The bill would require the secretary of the U.S. Department of Heath and Human Services (HHS) to conduct annual random sample tests for pathogens or contaminants in cosmetic products. In addition, it would require cosmetics manufacturers to register with the FDA and pay a registration fee based on annual gross receipts or sales. Small businesses with less than U.S. $2 million in revenue from cosmetics would be exempt from registration, and businesses with less than U.S. $10 million in revenue from cosmetics would be exempt from registration fees.
If passed, the bill would require the FDA to establish a list of ingredients that are prohibited from cosmetics, such as carcinogens and reproductive and developmental toxins. It would provide the FDA with recall authority for products that are misbranded, adulterated or that otherwise fail to meet the safety standard, and the FDA could request a voluntary recall or order the cessation of distribution of any such cosmetic product.
Cosmetic manufacturers, packagers and distributors would be required to provide the FDA with reports of adverse health effects associated with the use of any cosmetic. Also, manufacturers that create products for salon use would be required to provide information on any health hazards linked with those cosmetics.
“The growing number of reports of serious health problems arising from the use of dangerous chemicals in personal care products show a need to update our laws and protect men, women and children from harmful exposure,” said Rep. Schakowsky, in the press release. “Currently, manufacturers are not required to disclose all their ingredients on labels and the FDA has no power to supervise the use of toxic chemicals in cosmetics. Americans are left in the dark about harmful mystery ingredients in personal care products; consumers deserve confidence that the products that they use will not hurt them.”

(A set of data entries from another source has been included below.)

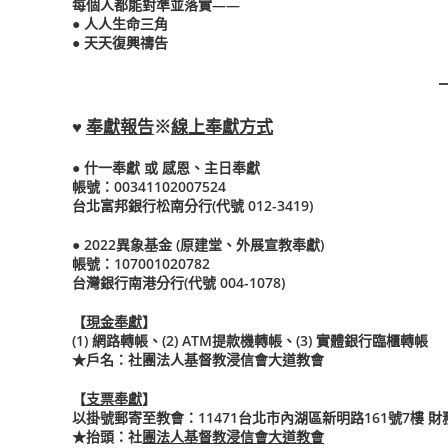
每個人都能對準並落實——
● 人人生命三角
● 天天復興禱告
♥
奉獻報告
※
線上奉獻方式
● 什一奉獻 或 感恩、主日奉獻
帳號：00341102007524
台北富邦銀行松南分行(代號 012-3419)
● 2022異象基金 (原建堂、外展宣教奉獻)
帳號：107001020782
台灣銀行南港分行(代號 004-1078)
【
現金奉獻
】
(1) 網路轉帳、(2) ATM提款機轉帳、(3) 實體銀行臨櫃轉帳
★
戶名：社團法人基督教浸信會大道教會
【
支票奉獻
】
以掛號郵寄至教會：11471台北市內湖區新明路161號7樓 
★
抬頭：社
團法人基督教浸信會大道教會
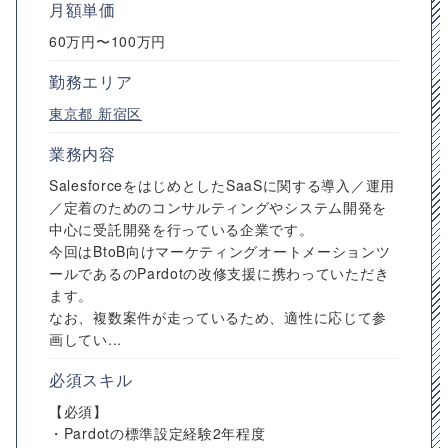
月額単価
60万円〜100万円
勤務エリア
東京都
新宿区
業務内容
SalesforceをはじめとしたSaaSに関する導入／運用
／定着のためのコンサルティングやシステム開発を
中心に受託開発を行っている企業です。
今回はBtoB向けマーケティングオートメーションツ
ールであるのPardotの改修支援に携わっていただき
ます。
なお、複数案件が走っているため、適性に応じて参
画してい...
必須スキル
【必須】
・Pardotの標準設定経験2年程度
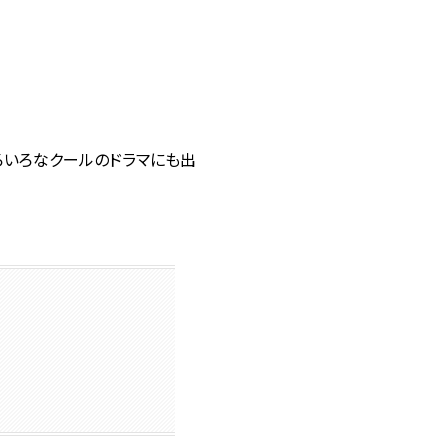
ろいろなクールのドラマにも出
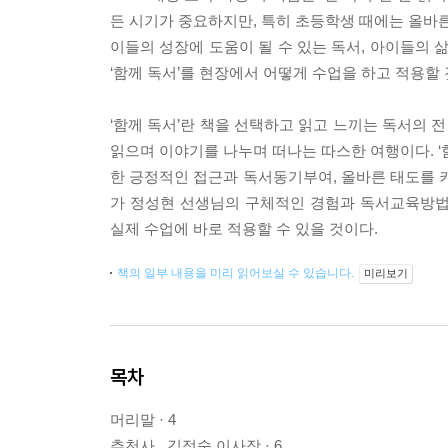
든 시기가 중요하지만, 특히 초등학생 때에는 올바른
이들의 성장에 도움이 될 수 있는 독서, 아이들의 
‘함께 독서’를 현장에서 어떻게 수업을 하고 적용할
‘함께 독서’란 책을 선택하고 읽고 느끼는 독서의 
읽으며 이야기를 나누며 떠나는 따스한 여행이다. ‘함
한 긍정적인 접근과 독서동기부여, 올바른 태도를 키
가 정성현 선생님의 구체적인 경험과 독서교육방법
실제 수업에 바로 적용할 수 있을 것이다.
책의 일부 내용을 미리 읽어보실 수 있습니다.
미리보기
목차
머리말 · 4
추천사 _김정숙 이사장 · 6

The bill currently is referred to the Committee on Energy and Commerce and the Committee on Education and the Workforce for a period to be subsequently determined by the speaker, in each case for consideration of such provisions as fall within the jurisdiction of the committee concerned.

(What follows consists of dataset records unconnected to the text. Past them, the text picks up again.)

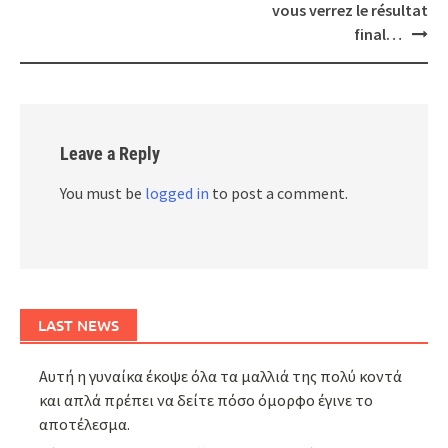
vous verrez le résultat
final…
Leave a Reply
You must be
logged in
to post a comment.
LAST NEWS
Αυτή η γυναίκα έκοψε όλα τα μαλλιά της πολύ κοντά
και απλά πρέπει να δείτε πόσο όμορφο έγινε το
αποτέλεσμα.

The Campaign for Safe Cosmetics has published its support of the bill. Also in response, Lezlee Westine, president and CEO of the Personal Care Product's Council, noted the following in a press release by the organization: “We are working with the House Energy & Commerce Committee leadership to propose reasonable, science-based changes to the law that will meaningfully enhance cosmetics regulation without over-burdening [the] FDA or imposing costly and unnecessary restrictions on business." She added, “We are still reviewing the provisions of Rep. Schakowsky’s new bill, but we are very concerned that, as written, it contains provisions that will place unnecessary burdens on FDA and businesses of all sizes and may compromise jobs without providing meaningful benefits to consumers."